Note that design can also relate to the characteristics of infrastructure , not only to land use, and infrastructure characteristics also influence travel behavior. And there is a gray area, related to reduced car access, or even car-free zones. Some researchers interpret this as infrastructure planning, but one can also see this as a form of land use planning. In case of this latter interpretation, it is important to note that zones with little or no motorized traffic, often central urban areas, will have better air quality and will be more attractive for pedestrians and cyclists—see, for example, Nieuwenhuijsen and Khreis (2016) who conclude that such areas have direct and indirect health benefits, but that the size and conflicts between different effects are yet unclear.

Secondly, land use can influence the attractiveness of travel. Nice scenery and attractive infrastructure (cycle lanes, wide pavements) increase levels of walking and cycling (Meurs and Haaijer 2001) and can improve the well-being of travel directly, e.g., due to enjoying the scenery (see Gatersleben and Uzzell 2007).

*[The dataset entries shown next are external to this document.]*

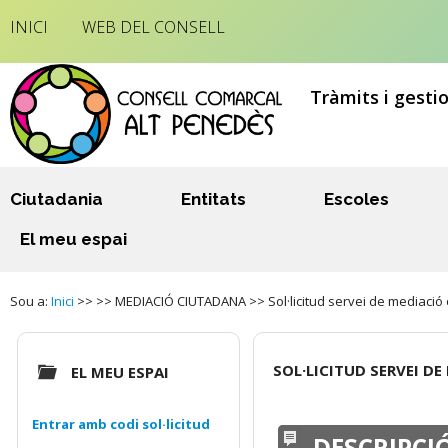
INICI
WEB DEL CONSELL
Tràmits i gesti
Ciutadania
Entitats
Escoles
El meu espai
Sou a:
Inici
>> >> MEDIACIÓ CIUTADANA >> Sol·licitud servei de mediació
SOL·LICITUD SERVEI D
EL MEU ESPAI
Entrar amb codi sol·licitud
DESCRIPCI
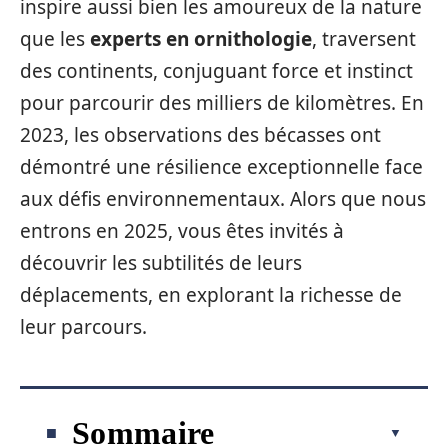
inspire aussi bien les amoureux de la nature
que les
experts en ornithologie
, traversent
des continents, conjuguant force et instinct
pour parcourir des milliers de kilomètres. En
2023, les observations des bécasses ont
démontré une résilience exceptionnelle face
aux défis environnementaux. Alors que nous
entrons en 2025, vous êtes invités à
découvrir les subtilités de leurs
déplacements, en explorant la richesse de
leur parcours.
Sommaire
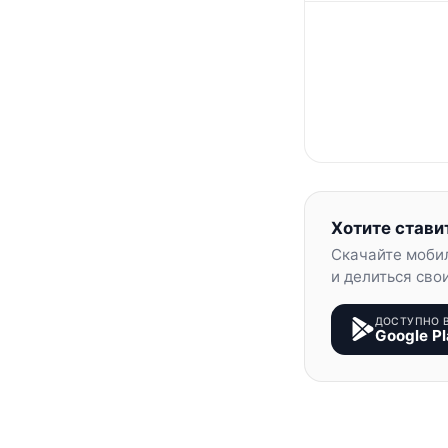
Хотите стави
Скачайте моби
и делиться сво
ДОСТУПНО 
Google Pl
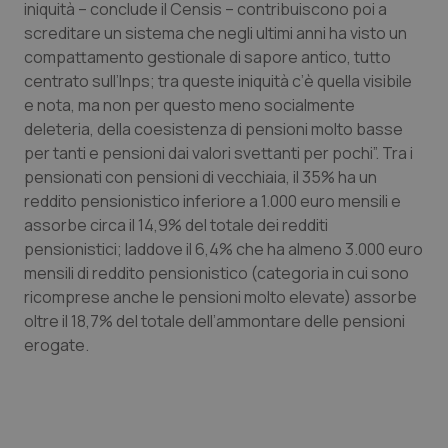
iniquità – conclude il Censis – contribuiscono poi a
screditare un sistema che negli ultimi anni ha visto un
compattamento gestionale di sapore antico, tutto
centrato sull’Inps; tra queste iniquità c’è quella visibile
e nota, ma non per questo meno socialmente
deleteria, della coesistenza di pensioni molto basse
per tanti e pensioni dai valori svettanti per pochi”. Tra i
pensionati con pensioni di vecchiaia, il 35% ha un
tracking-sites-ironfish-
www.quotidianosanita.it
4
reddito pensionistico inferiore a 1.000 euro mensili e
tracking-enable
settim
2 gior
assorbe circa il 14,9% del totale dei redditi
pensionistici; laddove il 6,4% che ha almeno 3.000 euro
mensili di reddito pensionistico (categoria in cui sono
ricomprese anche le pensioni molto elevate) assorbe
tracking-sites-ironfish-
www.quotidianosanita.it
4
session-id
settim
oltre il 18,7% del totale dell’ammontare delle pensioni
2 gior
erogate.
_ga
1 anno
Google LLC
mes
.quotidianosanita.it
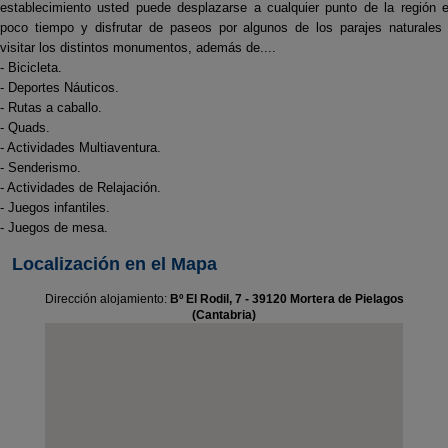
establecimiento usted puede desplazarse a cualquier punto de la región 
poco tiempo y disfrutar de paseos por algunos de los parajes naturales
visitar los distintos monumentos, además de....
- Bicicleta.
- Deportes Náuticos.
- Rutas a caballo.
- Quads.
- Actividades Multiaventura.
- Senderismo.
- Actividades de Relajación.
- Juegos infantiles.
- Juegos de mesa.
Localización en el Mapa
Dirección alojamiento:
Bº El Rodil, 7 - 39120 Mortera de Pielagos
(Cantabria)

Thirdly, the locations of active travel and motorized travel infrastructure matter. The locations of active travel infrastructure matter, at least because of the attractiveness of the specific route taken (see previous point) and next because the specific routes taken have an impact on risks and the intake of pollutants. This is because risk factors vary between road types (see above), and the concentrations of pollutants also vary between roads. The magnitude of these impacts to some extent not only relates to the characteristics of the infrastructure and the direct environment of infrastructure but also to the locations of motorized transport (where and when do which motorized vehicles drive), as conceptualized by the arrow from “locations of motorized travel” to “air pollution intake” and “causalities”. If, for example, roads for motorized road traffic are adjacent to cycle lanes, the intake of pollutants will be higher compared to cases in which the distance to the nearest road with motorized traffic is larger. And also for people traveling by motorized modes, the intake depends on the concentrations of pollutants which vary by road, and the risks vary by road type (and even road).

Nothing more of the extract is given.